## WHAT TO DO
I'd like every record given again exactly, please.

## GIVEN RECORDS
--- START ---

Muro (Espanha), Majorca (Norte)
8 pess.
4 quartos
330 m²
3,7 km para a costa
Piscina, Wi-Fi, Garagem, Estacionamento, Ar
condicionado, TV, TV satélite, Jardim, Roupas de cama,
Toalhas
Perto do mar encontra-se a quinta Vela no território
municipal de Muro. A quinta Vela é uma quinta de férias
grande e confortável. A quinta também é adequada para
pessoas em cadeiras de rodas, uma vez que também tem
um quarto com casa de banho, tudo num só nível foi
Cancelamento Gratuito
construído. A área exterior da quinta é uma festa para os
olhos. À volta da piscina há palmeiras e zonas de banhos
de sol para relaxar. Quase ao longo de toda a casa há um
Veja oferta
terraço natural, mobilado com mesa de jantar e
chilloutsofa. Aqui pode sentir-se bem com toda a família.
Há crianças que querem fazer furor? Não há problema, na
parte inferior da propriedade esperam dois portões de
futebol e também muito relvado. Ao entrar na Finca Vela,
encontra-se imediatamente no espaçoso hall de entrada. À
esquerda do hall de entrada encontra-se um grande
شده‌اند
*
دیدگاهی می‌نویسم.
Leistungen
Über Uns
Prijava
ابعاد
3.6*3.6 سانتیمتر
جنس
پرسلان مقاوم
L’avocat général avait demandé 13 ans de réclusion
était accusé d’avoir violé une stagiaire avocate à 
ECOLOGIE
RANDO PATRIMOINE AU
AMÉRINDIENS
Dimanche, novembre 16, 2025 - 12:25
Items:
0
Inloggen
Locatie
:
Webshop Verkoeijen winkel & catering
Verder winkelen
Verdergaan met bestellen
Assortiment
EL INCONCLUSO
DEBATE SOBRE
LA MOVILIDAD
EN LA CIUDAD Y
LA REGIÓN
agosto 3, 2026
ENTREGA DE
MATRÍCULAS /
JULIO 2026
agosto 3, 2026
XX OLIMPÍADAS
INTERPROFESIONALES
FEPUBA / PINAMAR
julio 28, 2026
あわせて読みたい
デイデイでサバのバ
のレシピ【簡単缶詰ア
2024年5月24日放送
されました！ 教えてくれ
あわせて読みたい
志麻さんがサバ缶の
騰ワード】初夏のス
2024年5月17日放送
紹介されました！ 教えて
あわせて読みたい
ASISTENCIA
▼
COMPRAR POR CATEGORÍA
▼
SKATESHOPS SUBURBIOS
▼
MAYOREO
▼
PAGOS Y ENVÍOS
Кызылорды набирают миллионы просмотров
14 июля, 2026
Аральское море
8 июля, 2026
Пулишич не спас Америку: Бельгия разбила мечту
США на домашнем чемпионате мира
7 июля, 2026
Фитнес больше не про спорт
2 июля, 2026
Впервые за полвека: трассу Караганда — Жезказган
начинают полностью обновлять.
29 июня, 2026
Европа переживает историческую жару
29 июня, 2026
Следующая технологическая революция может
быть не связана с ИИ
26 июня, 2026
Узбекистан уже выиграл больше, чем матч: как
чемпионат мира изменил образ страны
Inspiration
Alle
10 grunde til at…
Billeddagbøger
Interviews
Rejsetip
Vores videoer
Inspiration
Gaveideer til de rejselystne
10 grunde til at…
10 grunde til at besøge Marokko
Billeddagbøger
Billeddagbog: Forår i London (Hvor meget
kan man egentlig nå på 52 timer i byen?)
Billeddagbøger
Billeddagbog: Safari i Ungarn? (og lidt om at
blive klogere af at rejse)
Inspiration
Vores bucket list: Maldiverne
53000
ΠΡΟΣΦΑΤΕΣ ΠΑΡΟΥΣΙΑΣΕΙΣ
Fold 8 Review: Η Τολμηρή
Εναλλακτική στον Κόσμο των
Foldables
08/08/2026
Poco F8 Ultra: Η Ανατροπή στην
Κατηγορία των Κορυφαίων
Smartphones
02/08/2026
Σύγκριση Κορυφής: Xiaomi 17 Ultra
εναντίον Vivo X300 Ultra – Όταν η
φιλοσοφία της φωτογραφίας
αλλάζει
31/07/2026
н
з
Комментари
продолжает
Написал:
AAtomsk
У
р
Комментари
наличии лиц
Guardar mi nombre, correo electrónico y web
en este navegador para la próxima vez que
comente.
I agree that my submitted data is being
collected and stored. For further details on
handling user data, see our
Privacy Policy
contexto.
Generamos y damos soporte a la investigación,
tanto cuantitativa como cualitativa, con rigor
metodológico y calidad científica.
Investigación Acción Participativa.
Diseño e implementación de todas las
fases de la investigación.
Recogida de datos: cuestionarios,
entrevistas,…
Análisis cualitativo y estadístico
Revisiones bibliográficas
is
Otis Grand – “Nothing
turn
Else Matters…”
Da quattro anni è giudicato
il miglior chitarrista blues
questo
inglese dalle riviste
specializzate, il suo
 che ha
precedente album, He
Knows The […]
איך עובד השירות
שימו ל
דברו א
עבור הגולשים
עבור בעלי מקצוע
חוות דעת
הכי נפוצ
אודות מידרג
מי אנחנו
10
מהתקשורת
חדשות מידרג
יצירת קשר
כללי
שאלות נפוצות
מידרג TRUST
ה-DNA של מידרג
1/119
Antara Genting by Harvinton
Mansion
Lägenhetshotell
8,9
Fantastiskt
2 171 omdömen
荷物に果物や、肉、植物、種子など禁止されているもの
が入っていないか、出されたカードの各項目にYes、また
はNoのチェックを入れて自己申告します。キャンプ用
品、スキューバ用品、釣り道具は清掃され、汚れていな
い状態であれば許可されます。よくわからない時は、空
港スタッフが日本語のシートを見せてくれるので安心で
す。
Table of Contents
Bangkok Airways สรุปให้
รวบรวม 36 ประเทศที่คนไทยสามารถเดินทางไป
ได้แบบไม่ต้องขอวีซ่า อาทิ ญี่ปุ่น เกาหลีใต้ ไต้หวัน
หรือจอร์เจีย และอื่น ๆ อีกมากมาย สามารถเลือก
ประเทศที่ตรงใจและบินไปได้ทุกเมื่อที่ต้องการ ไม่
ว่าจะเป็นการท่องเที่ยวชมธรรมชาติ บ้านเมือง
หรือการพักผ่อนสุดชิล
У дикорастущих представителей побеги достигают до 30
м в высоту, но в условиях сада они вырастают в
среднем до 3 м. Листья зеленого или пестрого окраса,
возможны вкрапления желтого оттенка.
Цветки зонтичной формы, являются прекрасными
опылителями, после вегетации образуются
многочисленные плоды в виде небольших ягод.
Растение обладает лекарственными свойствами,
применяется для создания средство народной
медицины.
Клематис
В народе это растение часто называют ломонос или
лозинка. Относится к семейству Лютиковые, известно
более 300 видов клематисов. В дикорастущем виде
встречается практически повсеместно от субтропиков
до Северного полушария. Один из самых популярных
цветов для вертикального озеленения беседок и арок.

--- END ---

## COMPLETED TASK
Muro (Espanha), Majorca (Norte)
8 pess.
4 quartos
330 m²
3,7 km para a costa
Piscina, Wi-Fi, Garagem, Estacionamento, Ar
condicionado, TV, TV satélite, Jardim, Roupas de cama,
Toalhas
Perto do mar encontra-se a quinta Vela no território
municipal de Muro. A quinta Vela é uma quinta de férias
grande e confortável. A quinta também é adequada para
pessoas em cadeiras de rodas, uma vez que também tem
um quarto com casa de banho, tudo num só nível foi
Cancelamento Gratuito
construído. A área exterior da quinta é uma festa para os
olhos. À volta da piscina há palmeiras e zonas de banhos
de sol para relaxar. Quase ao longo de toda a casa há um
Veja oferta
terraço natural, mobilado com mesa de jantar e
chilloutsofa. Aqui pode sentir-se bem com toda a família.
Há crianças que querem fazer furor? Não há problema, na
parte inferior da propriedade esperam dois portões de
futebol e também muito relvado. Ao entrar na Finca Vela,
encontra-se imediatamente no espaçoso hall de entrada. À
esquerda do hall de entrada encontra-se um grande
شده‌اند
*
دیدگاهی می‌نویسم.
Leistungen
Über Uns
Prijava
ابعاد
3.6*3.6 سانتیمتر
جنس
پرسلان مقاوم
L’avocat général avait demandé 13 ans de réclusion
était accusé d’avoir violé une stagiaire avocate à 
ECOLOGIE
RANDO PATRIMOINE AU
AMÉRINDIENS
Dimanche, novembre 16, 2025 - 12:25
Items:
0
Inloggen
Locatie
:
Webshop Verkoeijen winkel & catering
Verder winkelen
Verdergaan met bestellen
Assortiment
EL INCONCLUSO
DEBATE SOBRE
LA MOVILIDAD
EN LA CIUDAD Y
LA REGIÓN
agosto 3, 2026
ENTREGA DE
MATRÍCULAS /
JULIO 2026
agosto 3, 2026
XX OLIMPÍADAS
INTERPROFESIONALES
FEPUBA / PINAMAR
julio 28, 2026
あわせて読みたい
デイデイでサバのバ
のレシピ【簡単缶詰ア
2024年5月24日放送
されました！ 教えてくれ
あわせて読みたい
志麻さんがサバ缶の
騰ワード】初夏のス
2024年5月17日放送
紹介されました！ 教えて
あわせて読みたい
ASISTENCIA
▼
COMPRAR POR CATEGORÍA
▼
SKATESHOPS SUBURBIOS
▼
MAYOREO
▼
PAGOS Y ENVÍOS
Кызылорды набирают миллионы просмотров
14 июля, 2026
Аральское море
8 июля, 2026
Пулишич не спас Америку: Бельгия разбила мечту
США на домашнем чемпионате мира
7 июля, 2026
Фитнес больше не про спорт
2 июля, 2026
Впервые за полвека: трассу Караганда — Жезказган
начинают полностью обновлять.
29 июня, 2026
Европа переживает историческую жару
29 июня, 2026
Следующая технологическая революция может
быть не связана с ИИ
26 июня, 2026
Узбекистан уже выиграл больше, чем матч: как
чемпионат мира изменил образ страны
Inspiration
Alle
10 grunde til at…
Billeddagbøger
Interviews
Rejsetip
Vores videoer
Inspiration
Gaveideer til de rejselystne
10 grunde til at…
10 grunde til at besøge Marokko
Billeddagbøger
Billeddagbog: Forår i London (Hvor meget
kan man egentlig nå på 52 timer i byen?)
Billeddagbøger
Billeddagbog: Safari i Ungarn? (og lidt om at
blive klogere af at rejse)
Inspiration
Vores bucket list: Maldiverne
53000
ΠΡΟΣΦΑΤΕΣ ΠΑΡΟΥΣΙΑΣΕΙΣ
Fold 8 Review: Η Τολμηρή
Εναλλακτική στον Κόσμο των
Foldables
08/08/2026
Poco F8 Ultra: Η Ανατροπή στην
Κατηγορία των Κορυφαίων
Smartphones
02/08/2026
Σύγκριση Κορυφής: Xiaomi 17 Ultra
εναντίον Vivo X300 Ultra – Όταν η
φιλοσοφία της φωτογραφίας
αλλάζει
31/07/2026
н
з
Комментари
продолжает
Написал:
AAtomsk
У
р
Комментари
наличии лиц
Guardar mi nombre, correo electrónico y web
en este navegador para la próxima vez que
comente.
I agree that my submitted data is being
collected and stored. For further details on
handling user data, see our
Privacy Policy
contexto.
Generamos y damos soporte a la investigación,
tanto cuantitativa como cualitativa, con rigor
metodológico y calidad científica.
Investigación Acción Participativa.
Diseño e implementación de todas las
fases de la investigación.
Recogida de datos: cuestionarios,
entrevistas,…
Análisis cualitativo y estadístico
Revisiones bibliográficas
is
Otis Grand – “Nothing
turn
Else Matters…”
Da quattro anni è giudicato
il miglior chitarrista blues
questo
inglese dalle riviste
specializzate, il suo
 che ha
precedente album, He
Knows The […]
איך עובד השירות
שימו ל
דברו א
עבור הגולשים
עבור בעלי מקצוע
חוות דעת
הכי נפוצ
אודות מידרג
מי אנחנו
10
מהתקשורת
חדשות מידרג
יצירת קשר
כללי
שאלות נפוצות
מידרג TRUST
ה-DNA של מידרג
1/119
Antara Genting by Harvinton
Mansion
Lägenhetshotell
8,9
Fantastiskt
2 171 omdömen
荷物に果物や、肉、植物、種子など禁止されているもの
が入っていないか、出されたカードの各項目にYes、また
はNoのチェックを入れて自己申告します。キャンプ用
品、スキューバ用品、釣り道具は清掃され、汚れていな
い状態であれば許可されます。よくわからない時は、空
港スタッフが日本語のシートを見せてくれるので安心で
す。
Table of Contents
Bangkok Airways สรุปให้
รวบรวม 36 ประเทศที่คนไทยสามารถเดินทางไป
ได้แบบไม่ต้องขอวีซ่า อาทิ ญี่ปุ่น เกาหลีใต้ ไต้หวัน
หรือจอร์เจีย และอื่น ๆ อีกมากมาย สามารถเลือก
ประเทศที่ตรงใจและบินไปได้ทุกเมื่อที่ต้องการ ไม่
ว่าจะเป็นการท่องเที่ยวชมธรรมชาติ บ้านเมือง
หรือการพักผ่อนสุดชิล
У дикорастущих представителей побеги достигают до 30
м в высоту, но в условиях сада они вырастают в
среднем до 3 м. Листья зеленого или пестрого окраса,
возможны вкрапления желтого оттенка.
Цветки зонтичной формы, являются прекрасными
опылителями, после вегетации образуются
многочисленные плоды в виде небольших ягод.
Растение обладает лекарственными свойствами,
применяется для создания средство народной
медицины.
Клематис
В народе это растение часто называют ломонос или
лозинка. Относится к семейству Лютиковые, известно
более 300 видов клематисов. В дикорастущем виде
встречается практически повсеместно от субтропиков
до Северного полушария. Один из самых популярных
цветов для вертикального озеленения беседок и арок.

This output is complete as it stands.